Work instruction: Nothing in the records may be altered. Repeat them in full.

Dataset entries:
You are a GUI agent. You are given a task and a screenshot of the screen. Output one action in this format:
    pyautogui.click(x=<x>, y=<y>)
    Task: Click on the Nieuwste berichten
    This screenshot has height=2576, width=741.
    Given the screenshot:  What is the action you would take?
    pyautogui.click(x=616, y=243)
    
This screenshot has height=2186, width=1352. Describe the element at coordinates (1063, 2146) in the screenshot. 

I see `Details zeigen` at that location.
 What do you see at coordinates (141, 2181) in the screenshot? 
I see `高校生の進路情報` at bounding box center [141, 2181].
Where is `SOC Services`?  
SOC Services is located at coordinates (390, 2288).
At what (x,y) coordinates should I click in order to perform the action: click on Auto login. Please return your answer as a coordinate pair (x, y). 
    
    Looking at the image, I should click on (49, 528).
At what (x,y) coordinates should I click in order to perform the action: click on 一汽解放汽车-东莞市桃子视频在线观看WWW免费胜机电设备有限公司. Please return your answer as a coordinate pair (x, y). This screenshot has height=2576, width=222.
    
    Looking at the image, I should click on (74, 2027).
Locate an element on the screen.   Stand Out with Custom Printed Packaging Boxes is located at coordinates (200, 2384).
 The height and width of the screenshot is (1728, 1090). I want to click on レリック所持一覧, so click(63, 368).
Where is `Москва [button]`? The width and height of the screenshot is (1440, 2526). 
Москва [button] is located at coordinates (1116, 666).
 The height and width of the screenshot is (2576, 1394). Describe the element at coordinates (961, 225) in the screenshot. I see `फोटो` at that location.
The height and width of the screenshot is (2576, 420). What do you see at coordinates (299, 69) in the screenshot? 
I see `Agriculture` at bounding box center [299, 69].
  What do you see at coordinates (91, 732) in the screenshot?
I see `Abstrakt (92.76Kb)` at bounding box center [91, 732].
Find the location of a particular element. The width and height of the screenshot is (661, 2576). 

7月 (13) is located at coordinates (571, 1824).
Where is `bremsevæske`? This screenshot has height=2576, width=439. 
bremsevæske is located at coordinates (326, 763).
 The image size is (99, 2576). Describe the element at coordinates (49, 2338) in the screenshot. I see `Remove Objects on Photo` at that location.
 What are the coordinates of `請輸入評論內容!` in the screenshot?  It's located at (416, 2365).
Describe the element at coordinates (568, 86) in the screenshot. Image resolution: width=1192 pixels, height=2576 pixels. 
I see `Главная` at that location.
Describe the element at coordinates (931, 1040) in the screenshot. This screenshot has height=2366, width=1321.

Exercise response:
You are a GUI agent. You are given a task and a screenshot of the screen. Output one action in this format:
    pyautogui.click(x=<x>, y=<y>)
    Task: Click on the Nieuwste berichten
    This screenshot has height=2576, width=741.
    Given the screenshot:  What is the action you would take?
    pyautogui.click(x=616, y=243)
    
This screenshot has height=2186, width=1352. Describe the element at coordinates (1063, 2146) in the screenshot. 

I see `Details zeigen` at that location.
 What do you see at coordinates (141, 2181) in the screenshot? 
I see `高校生の進路情報` at bounding box center [141, 2181].
Where is `SOC Services`?  
SOC Services is located at coordinates (390, 2288).
At what (x,y) coordinates should I click in order to perform the action: click on Auto login. Please return your answer as a coordinate pair (x, y). 
    
    Looking at the image, I should click on (49, 528).
At what (x,y) coordinates should I click in order to perform the action: click on 一汽解放汽车-东莞市桃子视频在线观看WWW免费胜机电设备有限公司. Please return your answer as a coordinate pair (x, y). This screenshot has height=2576, width=222.
    
    Looking at the image, I should click on (74, 2027).
Locate an element on the screen.   Stand Out with Custom Printed Packaging Boxes is located at coordinates (200, 2384).
 The height and width of the screenshot is (1728, 1090). I want to click on レリック所持一覧, so click(63, 368).
Where is `Москва [button]`? The width and height of the screenshot is (1440, 2526). 
Москва [button] is located at coordinates (1116, 666).
 The height and width of the screenshot is (2576, 1394). Describe the element at coordinates (961, 225) in the screenshot. I see `फोटो` at that location.
The height and width of the screenshot is (2576, 420). What do you see at coordinates (299, 69) in the screenshot? 
I see `Agriculture` at bounding box center [299, 69].
  What do you see at coordinates (91, 732) in the screenshot?
I see `Abstrakt (92.76Kb)` at bounding box center [91, 732].
Find the location of a particular element. The width and height of the screenshot is (661, 2576). 

7月 (13) is located at coordinates (571, 1824).
Where is `bremsevæske`? This screenshot has height=2576, width=439. 
bremsevæske is located at coordinates (326, 763).
 The image size is (99, 2576). Describe the element at coordinates (49, 2338) in the screenshot. I see `Remove Objects on Photo` at that location.
 What are the coordinates of `請輸入評論內容!` in the screenshot?  It's located at (416, 2365).
Describe the element at coordinates (568, 86) in the screenshot. Image resolution: width=1192 pixels, height=2576 pixels. 
I see `Главная` at that location.
Describe the element at coordinates (931, 1040) in the screenshot. This screenshot has height=2366, width=1321.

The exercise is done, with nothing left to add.